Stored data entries
- - - - - - -
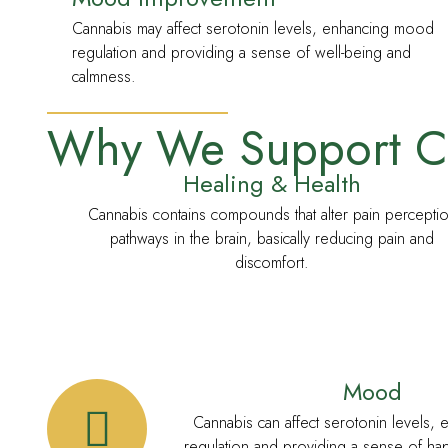
Cannabis may affect serotonin levels, enhancing mood
regulation and providing a sense of well-being and
calmness.
RECRETIONAL MEDICINE
Why We Support C
Healing & Health
Cannabis contains compounds that alter pain percepti
pathways in the brain, basically reducing pain and
discomfort.
Mood
Cannabis can affect serotonin levels,
regulation and providing a sense of ha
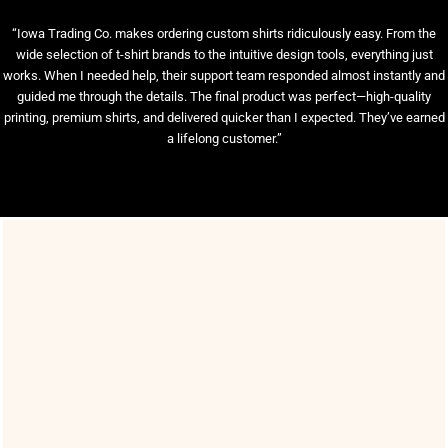
“Iowa Trading Co. makes ordering custom shirts ridiculously easy. From the
wide selection of t-shirt brands to the intuitive design tools, everything just
works. When I needed help, their support team responded almost instantly and
guided me through the details. The final product was perfect—high-quality
printing, premium shirts, and delivered quicker than I expected. They’ve earned
a lifelong customer.”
- - - - - - -
:: WHAT YOU HAVE TO DO ::
If a line in the entries includes the word "serotonin", copy that line out.

:: REPLY TO THE TASK ::
Cannabis may affect serotonin levels, enhancing mood
Cannabis can affect serotonin levels,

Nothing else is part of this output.